- _Exercise details_
Repeat the full listing below verbatim and keep the images out.

********

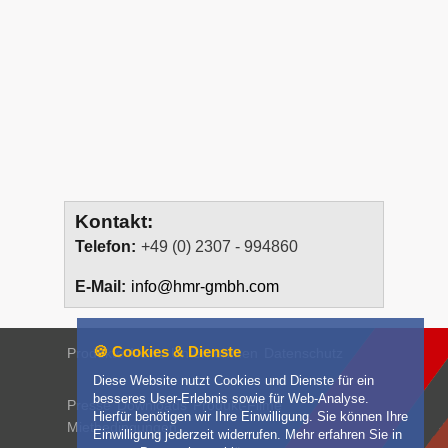
Kontakt:
Telefon:
+49 (0) 2307 - 994860
E-Mail:
info@hmr-gmbh.com
🍪 Cookies & Dienste
Produkte
News
Unternehmen
Datenschutz
Diese Website nutzt Cookies und Dienste für ein
besseres User-Erlebnis sowie für Web-Analyse.
Presse
Downloads
Produkt-Filme
Hierfür benötigen wir Ihre Einwilligung. Sie können Ihre
Mietbedingungen
Einwilligung jederzeit widerrufen. Mehr erfahren Sie in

********

- _Answer area_
Kontakt:
Telefon:
+49 (0) 2307 - 994860
E-Mail:
info@hmr-gmbh.com
🍪 Cookies & Dienste
Produkte
News
Unternehmen
Datenschutz
Diese Website nutzt Cookies und Dienste für ein
besseres User-Erlebnis sowie für Web-Analyse.
Presse
Downloads
Produkt-Filme
Hierfür benötigen wir Ihre Einwilligung. Sie können Ihre
Mietbedingungen
Einwilligung jederzeit widerrufen. Mehr erfahren Sie in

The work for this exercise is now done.